28 years ago
to this very day, I lumbered into church, feeling like a beached whale. Our sanctuary didn’t have wooden pews but
soft backed chairs, so I was able to get through the service in some
comfort. Then my brother in law invited
us to Costco, a real treat as we didn’t have a membership. But the big warehouse and cement floor had me
stopping at every chair I could find for a rest. Back in the car, with minus 25 temperatures,
I was not impressed when my brother in law’s little hyundi refused to
start. I’m going to have this baby here
if you don’t get the car started, I sulked.
Somehow the three Rosborough men got the car going, I went home and 12
hours later, I had a baby.
So my Epiphany
Sunday started in a sulky mood of entitlement.
I was not in a good space. I felt
entitled to kid-glove handling and a certain level of sympathy as I waddled around
church and store. But when that baby was
finally put into my arms, all the sulks disappeared in the sheer wonder of the
miracle of holding a beautiful child.
It took the
hard work and pain of labor to shake me out of my entitlement mind set. But Herod did not have that pain and
agony. He stayed stuck in his entitlement
and was so threatened by the visit of the magi that he turned violent. The suggestion that there was a new and
different kind of leadership out there, an alternative king to him, was so
threatening, Matthew says, that Herod resorted to the worst crime against
humanity; he targeted small children for slaughter. All because of three wandering philosophers
who asked too many questions in the wrong place.
It was a
natural mistake for the Magi to make, assuming that the palace would be where
an infant king would be born, and natural to assume that Herod would be the
father, or perhaps even the grandfather.
After all,
that’s where kings and rulers are born, not in an insignificant town full of
dirt poor people.
And this
story would have resonated with Matthew’s audience who all knew the tale of
their greatest leader, Moses, who also survived a tyrant targeting small
defenseless children.
What is it
about children that leave us shaking when they are attacked? Whether it is a drug addict in Edmonton
attacking his girlfriend’s children, or a Syrian toddler drowned on a beach as
his family tried desperately to flee war, or children held in detention centres
for illegal immigrants dying needlessly, these stories cut to the heart of what
it means to be human. All too often
children are the victims of willful, entitled people grasping for power and
control.
We don’t
need to look too far back in Canadian history to see the damage done when we as
a society were so threatened by children that we put them into schools to teach
them what we thought would make them most like us. And the TRC calls us to become educated about
how that has impacted generations of families.

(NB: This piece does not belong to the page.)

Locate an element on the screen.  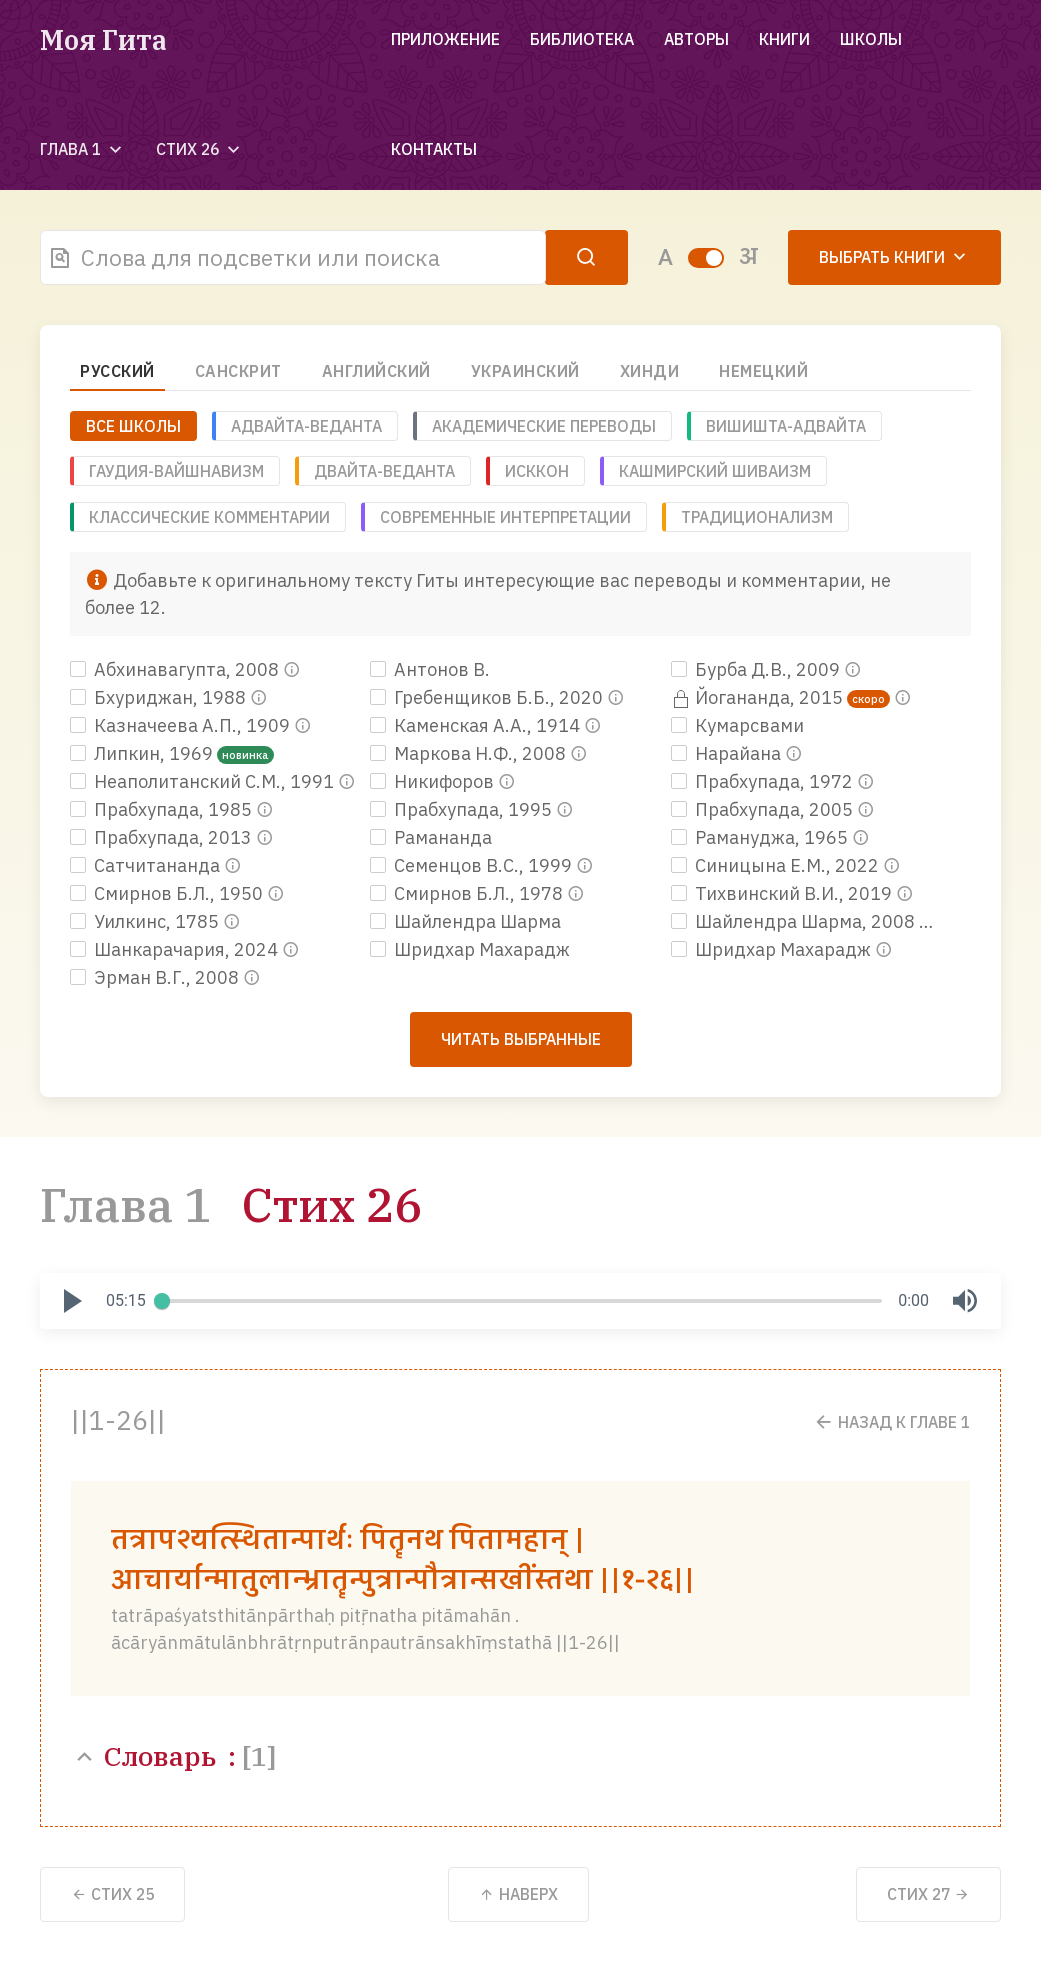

But we also see children at the Mount Cashel orphanage, or the Nova
Scotia Home for Colored Children, and even here in Athabasca where a coach is
alleged to have targeted his young athletes.
For whatever reason, some people feel like they are entitled to take out
their negative emotions and lust for power or control on humans least likely to
be able to stand up for themselves.
Matthew
placed Jesus firmly in the camp of folks who knew what it was like to be
threatened by powerful people. He shaped
his understanding of Jesus from Matthew background in the stories of
Moses. He showed Jesus not as a powerful
king and leader, but as someone so threatening that his parents became refugees
just to save their child’s life, to protect Jesus when he was most vulnerable.
But Jesus
never stopped being vulnerable. He never
stopped identifying with the poor, the powerless, the folks who had little to
no say in what happened in their lives.
The ones who
knew pain and suffering. The ones who
struggled to live by higher principles than just power, control and
accumulation. The ones who look
elsewhere than palaces for direction.
The ones who recognized when they were in a place where
self-aggrandization is more important than doing what’s right. And even the wise philosophers who recognized
that maybe where they think they will find answers in glorious places of pomp
and circumstance, turned out to be places of greed and selfishness.
We are
called by Matthew to turn from the palaces and the powerful, as the Magi did,
and search again by a star of wisdom and wonder. To humble ourselves enough to go into a
stable where the hope of the world should never be found. We are called to ward against our own attitudes
of entitlement and instead choose the surprise of finding epiphany in strange
places.
In the end,
the Magi chose a humble path, and that humbleness was what led them to what
they were truly seeking. But, as I found
out 28 years ago, it’s when we are most humble, most honest with ourselves, and
most prepared to face the pain of being truly vulnerable, that we can find the
deep joy of an encounter with a God that so loves us, that pain and
vulnerability is worth the risk to reach us.
The scandal
of the Gospel message, and the scandal of the Magi’s search for meaning is that
the Divine is not found only in lofty places, but also in the lowliest times,
the earthiest and most humble of places.
And that divine reach right down into our deepest pain and suffering is
a reach of love that brings healing and joy.
May we all be transformed by such joy as we follow our Epiphany stars.